■ **MATERIAL SHOWN**

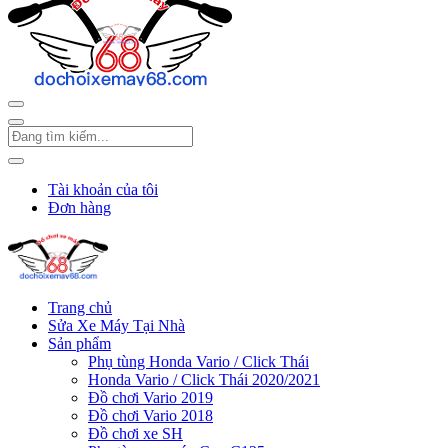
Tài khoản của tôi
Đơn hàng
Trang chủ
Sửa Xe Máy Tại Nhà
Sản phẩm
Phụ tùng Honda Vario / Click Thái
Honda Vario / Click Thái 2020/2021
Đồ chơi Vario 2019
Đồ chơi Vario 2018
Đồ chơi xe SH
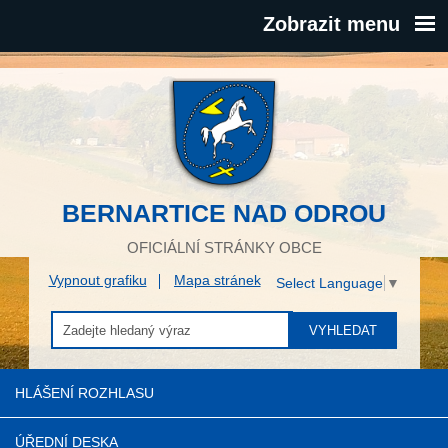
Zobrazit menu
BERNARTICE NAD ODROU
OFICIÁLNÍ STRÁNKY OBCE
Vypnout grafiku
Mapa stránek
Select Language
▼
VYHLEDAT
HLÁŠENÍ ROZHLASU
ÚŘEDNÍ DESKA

■ **EXERCISE AIM**
Produce a verbatim copy of every entry, excluding pictures.

■ **SOLUTION BELOW**
Tài khoản của tôi
Đơn hàng
Trang chủ
Sửa Xe Máy Tại Nhà
Sản phẩm
Phụ tùng Honda Vario / Click Thái
Honda Vario / Click Thái 2020/2021
Đồ chơi Vario 2019
Đồ chơi Vario 2018
Đồ chơi xe SH
Zobrazit menu
BERNARTICE NAD ODROU
OFICIÁLNÍ STRÁNKY OBCE
Vypnout grafiku
Mapa stránek
Select Language
▼
VYHLEDAT
HLÁŠENÍ ROZHLASU
ÚŘEDNÍ DESKA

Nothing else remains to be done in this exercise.